President’ Power arises from:
1. Express Act of Congress (Congress can allocate certain responsibility to the
president… however congress is limited in how it can do so); and/or
2. Express Constitutional Provision:
Vesting Clause: “The executive Power shall be vested in a President.” Art. II §1.
Take Car Clause: He shall take Care that the Laws be faithfully executed. Art. II,
§ 3.
Commander-In-Chief Clause: “He shall be Commander in Chief of the Army and
Navy of the United States.” Art II, §2.
(Pardon power, treaty power, appointment power); and/or
3. “Inherent” Authority (does that even exist?) … NO, over time there is an
undefined, twilight zone, of power derived from the executive.
-->For Example, The president is to speak for the nation for foreign affairs, and
when congress wants to allocate authority it may do so without limit.

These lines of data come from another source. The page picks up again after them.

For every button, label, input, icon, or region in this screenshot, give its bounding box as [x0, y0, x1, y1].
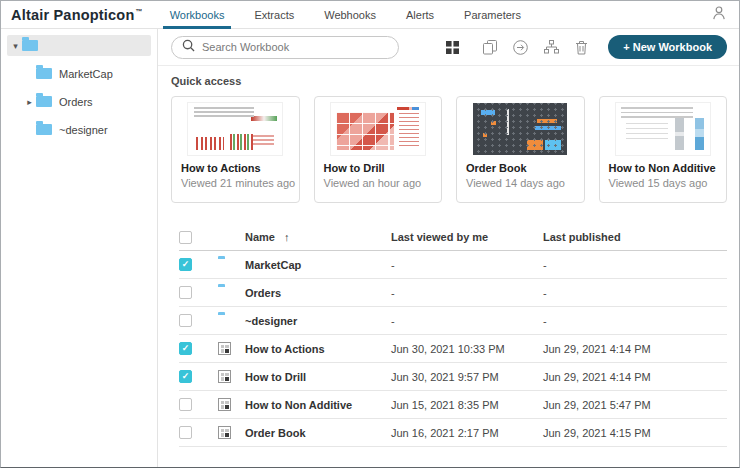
folder-icon	[36, 68, 52, 79]
row-last-published: Jun 29, 2021 4:14 PM	[543, 371, 727, 383]
select-all-checkbox[interactable]	[179, 231, 192, 244]
name-column-label: Name	[245, 231, 275, 243]
grid-view-icon[interactable]	[446, 41, 459, 54]
quick-access-cards: How to Actions Viewed 21 minutes ago How…	[171, 96, 727, 203]
row-last-viewed: -	[391, 259, 543, 271]
row-last-viewed: Jun 30, 2021 9:57 PM	[391, 371, 543, 383]
card-viewed-timestamp: Viewed an hour ago	[315, 174, 442, 189]
body: ▾MarketCap▸Orders~designer	[1, 29, 739, 467]
app-window: Altair Panopticon™ WorkbooksExtractsWebh…	[0, 0, 740, 468]
row-checkbox[interactable]	[179, 314, 192, 327]
folder-icon	[36, 96, 52, 107]
search-input[interactable]	[202, 41, 388, 53]
quick-access-section: Quick access How to Actions Viewed 21 mi…	[158, 66, 739, 203]
row-last-viewed: -	[391, 315, 543, 327]
tab-extracts[interactable]: Extracts	[254, 1, 294, 28]
quick-access-title: Quick access	[171, 75, 727, 87]
row-type-icon-cell	[218, 398, 245, 411]
row-checkbox[interactable]	[179, 398, 192, 411]
row-last-published: -	[543, 287, 727, 299]
card-thumbnail-wrap	[457, 97, 584, 161]
card-thumbnail-wrap	[172, 97, 299, 161]
new-workbook-button[interactable]: + New Workbook	[608, 35, 727, 59]
table-row-designer[interactable]: ~designer - -	[179, 307, 727, 335]
folder-label: MarketCap	[59, 68, 113, 80]
card-viewed-timestamp: Viewed 14 days ago	[457, 174, 584, 189]
column-header-name[interactable]: Name ↑	[245, 231, 391, 243]
caret-right-icon[interactable]: ▸	[23, 97, 36, 107]
workbook-icon	[218, 426, 231, 439]
table-row-marketcap[interactable]: MarketCap - -	[179, 251, 727, 279]
sidebar-item-marketcap[interactable]: MarketCap	[21, 63, 151, 84]
card-viewed-timestamp: Viewed 15 days ago	[600, 174, 727, 189]
row-type-icon-cell	[218, 342, 245, 355]
column-header-last-published[interactable]: Last published	[543, 231, 727, 243]
search-box[interactable]	[171, 36, 399, 59]
row-name: Orders	[245, 287, 391, 299]
folder-icon	[22, 40, 38, 51]
trash-icon[interactable]	[575, 40, 588, 55]
row-name: Order Book	[245, 427, 391, 439]
row-last-viewed: Jun 16, 2021 2:17 PM	[391, 427, 543, 439]
row-last-published: Jun 29, 2021 4:14 PM	[543, 343, 727, 355]
workbook-icon	[218, 342, 231, 355]
row-name: MarketCap	[245, 259, 391, 271]
row-last-viewed: -	[391, 287, 543, 299]
copy-icon[interactable]	[483, 40, 497, 55]
workbook-table: Name ↑ Last viewed by me Last published …	[179, 224, 727, 447]
table-row-orders[interactable]: Orders - -	[179, 279, 727, 307]
sidebar: ▾MarketCap▸Orders~designer	[1, 29, 158, 467]
workbook-thumbnail	[616, 103, 710, 155]
caret-down-icon[interactable]: ▾	[9, 41, 22, 51]
card-viewed-timestamp: Viewed 21 minutes ago	[172, 174, 299, 189]
row-name: ~designer	[245, 315, 391, 327]
main-panel: + New Workbook Quick access How to Actio…	[158, 29, 739, 467]
toolbar: + New Workbook	[158, 29, 739, 66]
card-thumbnail-wrap	[315, 97, 442, 161]
workbook-card-how-to-non-additive[interactable]: How to Non Additive Viewed 15 days ago	[599, 96, 728, 203]
tab-webhooks[interactable]: Webhooks	[324, 1, 376, 28]
nav-tabs: WorkbooksExtractsWebhooksAlertsParameter…	[155, 1, 536, 28]
table-body: MarketCap - - Orders - - ~designer - - H…	[179, 251, 727, 447]
row-checkbox[interactable]	[179, 370, 192, 383]
card-title: How to Non Additive	[600, 161, 727, 174]
card-title: How to Drill	[315, 161, 442, 174]
tab-workbooks[interactable]: Workbooks	[170, 1, 225, 28]
row-checkbox[interactable]	[179, 286, 192, 299]
hierarchy-icon[interactable]	[544, 40, 559, 54]
tab-parameters[interactable]: Parameters	[464, 1, 521, 28]
workbook-card-how-to-actions[interactable]: How to Actions Viewed 21 minutes ago	[171, 96, 300, 203]
row-checkbox[interactable]	[179, 426, 192, 439]
card-title: Order Book	[457, 161, 584, 174]
workbook-card-how-to-drill[interactable]: How to Drill Viewed an hour ago	[314, 96, 443, 203]
row-last-viewed: Jun 15, 2021 8:35 PM	[391, 399, 543, 411]
sidebar-item-designer[interactable]: ~designer	[21, 119, 151, 140]
workbook-thumbnail	[473, 103, 567, 155]
row-type-icon-cell	[218, 259, 245, 271]
row-type-icon-cell	[218, 287, 245, 299]
sort-ascending-icon: ↑	[284, 231, 290, 243]
workbook-card-order-book[interactable]: Order Book Viewed 14 days ago	[456, 96, 585, 203]
sidebar-item-orders[interactable]: ▸Orders	[21, 91, 151, 112]
app-logo: Altair Panopticon™	[1, 1, 155, 28]
search-icon	[182, 38, 195, 56]
table-row-order-book[interactable]: Order Book Jun 16, 2021 2:17 PM Jun 29, …	[179, 419, 727, 447]
move-icon[interactable]	[513, 40, 528, 55]
toolbar-icons	[446, 40, 588, 55]
user-account-button[interactable]	[699, 1, 739, 28]
workbook-thumbnail	[331, 103, 425, 155]
row-name: How to Actions	[245, 343, 391, 355]
app-logo-text: Altair Panopticon	[11, 7, 134, 23]
column-header-last-viewed[interactable]: Last viewed by me	[391, 231, 543, 243]
tab-alerts[interactable]: Alerts	[406, 1, 434, 28]
row-checkbox[interactable]	[179, 258, 192, 271]
card-thumbnail-wrap	[600, 97, 727, 161]
table-row-how-to-actions[interactable]: How to Actions Jun 30, 2021 10:33 PM Jun…	[179, 335, 727, 363]
table-row-how-to-non-additive[interactable]: How to Non Additive Jun 15, 2021 8:35 PM…	[179, 391, 727, 419]
row-checkbox[interactable]	[179, 342, 192, 355]
row-name: How to Drill	[245, 371, 391, 383]
table-row-how-to-drill[interactable]: How to Drill Jun 30, 2021 9:57 PM Jun 29…	[179, 363, 727, 391]
sidebar-item-root[interactable]: ▾	[7, 35, 151, 56]
folder-tree: ▾MarketCap▸Orders~designer	[1, 35, 157, 140]
row-last-viewed: Jun 30, 2021 10:33 PM	[391, 343, 543, 355]
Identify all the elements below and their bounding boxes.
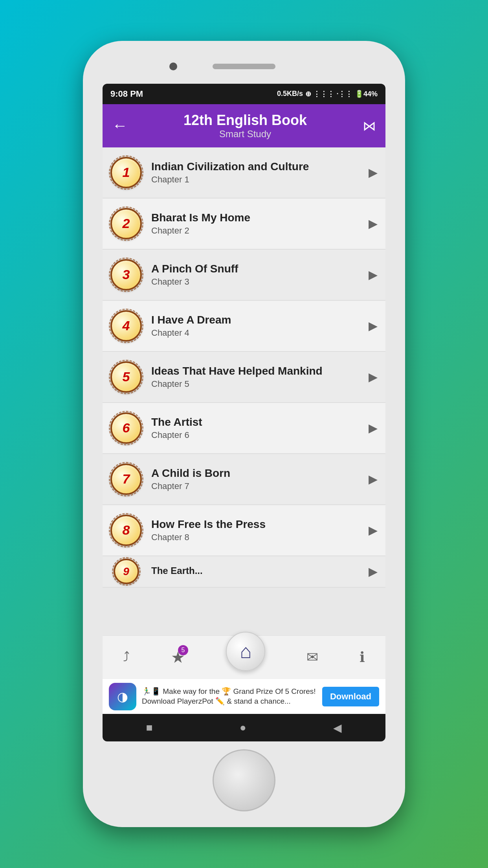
chapter-info-4: I Have A Dream Chapter 4: [151, 314, 369, 338]
mail-nav-icon: ✉: [306, 649, 318, 666]
ad-banner: ◑ 🏃‍♂️📱 Make way for the 🏆 Grand Prize O…: [103, 679, 385, 714]
chapter-badge-4: 4: [110, 310, 142, 342]
phone-screen: 9:08 PM 0.5KB/s ⊕ ⋮⋮⋮ ᐧ⋮⋮ 🔋44% ← 12th En…: [103, 84, 385, 742]
chapter-badge-6: 6: [110, 412, 142, 444]
chapter-arrow-5: ▶: [369, 370, 378, 384]
speaker: [213, 64, 275, 69]
chapter-badge-5: 5: [110, 361, 142, 393]
sys-back-button[interactable]: ◀: [333, 721, 342, 734]
chapter-item-8[interactable]: 8 How Free Is the Press Chapter 8 ▶: [103, 505, 385, 556]
ad-text: 🏃‍♂️📱 Make way for the 🏆 Grand Prize Of …: [142, 687, 317, 706]
ad-download-button[interactable]: Download: [322, 687, 379, 706]
chapter-badge-7: 7: [110, 463, 142, 495]
chapter-info-7: A Child is Born Chapter 7: [151, 467, 369, 491]
home-button[interactable]: [213, 749, 275, 811]
chapter-sub-7: Chapter 7: [151, 481, 369, 491]
chapter-title-1: Indian Civilization and Culture: [151, 160, 369, 173]
chapter-arrow-7: ▶: [369, 472, 378, 486]
chapter-title-8: How Free Is the Press: [151, 518, 369, 531]
badge-number-1: 1: [110, 157, 142, 188]
chapter-badge-1: 1: [110, 157, 142, 188]
chapter-title-4: I Have A Dream: [151, 314, 369, 326]
share-button[interactable]: ⋈: [363, 118, 376, 134]
chapter-arrow-2: ▶: [369, 217, 378, 230]
chapter-item-4[interactable]: 4 I Have A Dream Chapter 4 ▶: [103, 301, 385, 352]
chapter-item-1[interactable]: 1 Indian Civilization and Culture Chapte…: [103, 147, 385, 199]
chapter-arrow-3: ▶: [369, 268, 378, 281]
nav-info-button[interactable]: ℹ: [360, 649, 365, 666]
chapter-arrow-6: ▶: [369, 421, 378, 435]
app-header: ← 12th English Book Smart Study ⋈: [103, 104, 385, 147]
chapter-title-9: The Earth...: [151, 565, 369, 576]
status-time: 9:08 PM: [110, 89, 143, 99]
sys-circle-button[interactable]: ●: [240, 721, 246, 734]
badge-number-2: 2: [110, 208, 142, 239]
app-title: 12th English Book: [128, 112, 363, 129]
chapter-item-9[interactable]: 9 The Earth... ▶: [103, 556, 385, 588]
status-bar: 9:08 PM 0.5KB/s ⊕ ⋮⋮⋮ ᐧ⋮⋮ 🔋44%: [103, 84, 385, 104]
ad-logo: ◑: [109, 683, 136, 710]
bottom-nav: ⤴ ★ 5 ⌂ ✉ ℹ: [103, 635, 385, 679]
chapter-item-6[interactable]: 6 The Artist Chapter 6 ▶: [103, 403, 385, 454]
chapter-arrow-8: ▶: [369, 523, 378, 537]
star-badge: 5: [178, 645, 188, 655]
camera: [169, 63, 177, 70]
chapter-badge-9: 9: [110, 556, 142, 587]
chapter-info-3: A Pinch Of Snuff Chapter 3: [151, 263, 369, 287]
info-nav-icon: ℹ: [360, 649, 365, 666]
badge-number-4: 4: [110, 310, 142, 342]
chapter-arrow-9: ▶: [369, 565, 378, 578]
chapter-title-2: Bharat Is My Home: [151, 211, 369, 224]
badge-number-3: 3: [110, 259, 142, 291]
sys-square-button[interactable]: ■: [146, 721, 153, 734]
chapter-info-9: The Earth...: [151, 565, 369, 578]
chapter-item-7[interactable]: 7 A Child is Born Chapter 7 ▶: [103, 454, 385, 505]
chapter-item-3[interactable]: 3 A Pinch Of Snuff Chapter 3 ▶: [103, 250, 385, 301]
badge-number-9: 9: [114, 559, 139, 584]
chapter-badge-3: 3: [110, 259, 142, 291]
nav-mail-button[interactable]: ✉: [306, 649, 318, 666]
nav-home-button[interactable]: ⌂: [226, 632, 265, 671]
badge-number-5: 5: [110, 361, 142, 393]
signal-icons: ⊕ ⋮⋮⋮ ᐧ⋮⋮: [305, 90, 352, 98]
chapter-sub-1: Chapter 1: [151, 175, 369, 185]
chapter-badge-2: 2: [110, 208, 142, 239]
header-title-block: 12th English Book Smart Study: [128, 112, 363, 140]
chapter-arrow-4: ▶: [369, 319, 378, 333]
battery-icon: 🔋44%: [355, 90, 378, 98]
phone-top: [91, 53, 397, 84]
network-speed: 0.5KB/s: [277, 90, 303, 98]
chapter-sub-2: Chapter 2: [151, 226, 369, 236]
chapter-info-1: Indian Civilization and Culture Chapter …: [151, 160, 369, 185]
chapter-info-8: How Free Is the Press Chapter 8: [151, 518, 369, 542]
chapter-arrow-1: ▶: [369, 166, 378, 179]
chapter-item-2[interactable]: 2 Bharat Is My Home Chapter 2 ▶: [103, 199, 385, 250]
chapter-badge-8: 8: [110, 515, 142, 546]
chapter-title-7: A Child is Born: [151, 467, 369, 480]
chapter-sub-4: Chapter 4: [151, 328, 369, 338]
chapter-info-6: The Artist Chapter 6: [151, 416, 369, 440]
chapter-info-2: Bharat Is My Home Chapter 2: [151, 211, 369, 236]
chapter-sub-8: Chapter 8: [151, 532, 369, 542]
chapter-item-5[interactable]: 5 Ideas That Have Helped Mankind Chapter…: [103, 352, 385, 403]
phone-frame: 9:08 PM 0.5KB/s ⊕ ⋮⋮⋮ ᐧ⋮⋮ 🔋44% ← 12th En…: [83, 41, 405, 827]
back-button[interactable]: ←: [112, 117, 128, 134]
badge-number-6: 6: [110, 412, 142, 444]
chapter-sub-6: Chapter 6: [151, 430, 369, 440]
chapter-list: 1 Indian Civilization and Culture Chapte…: [103, 147, 385, 636]
badge-number-8: 8: [110, 515, 142, 546]
nav-star-button[interactable]: ★ 5: [171, 648, 185, 666]
home-nav-icon: ⌂: [240, 640, 251, 663]
chapter-title-5: Ideas That Have Helped Mankind: [151, 365, 369, 377]
chapter-title-6: The Artist: [151, 416, 369, 428]
nav-share-button[interactable]: ⤴: [123, 649, 130, 665]
share-nav-icon: ⤴: [123, 649, 130, 665]
chapter-info-5: Ideas That Have Helped Mankind Chapter 5: [151, 365, 369, 389]
ad-logo-icon: ◑: [117, 689, 128, 704]
chapter-sub-3: Chapter 3: [151, 277, 369, 287]
status-right: 0.5KB/s ⊕ ⋮⋮⋮ ᐧ⋮⋮ 🔋44%: [277, 90, 378, 98]
chapter-title-3: A Pinch Of Snuff: [151, 263, 369, 275]
app-subtitle: Smart Study: [128, 129, 363, 140]
chapter-sub-5: Chapter 5: [151, 379, 369, 389]
badge-number-7: 7: [110, 463, 142, 495]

A. Inherent Presidential Power

Federal Executive Power (Art. II)


“The executive Power shall be vested in a President of the United States of
America.”

Compare Federal Legislative Power (Art. I).


“All legislative powers herein granted shall be vested in a Congress of the United
States.”

***Under the Hamilton view, this is expansive (for the president), there is no
enumerated powers of the president mentioned here for the President, while
there are enumerated power for congress.

***Under Madison, this is just a housekeeping issue.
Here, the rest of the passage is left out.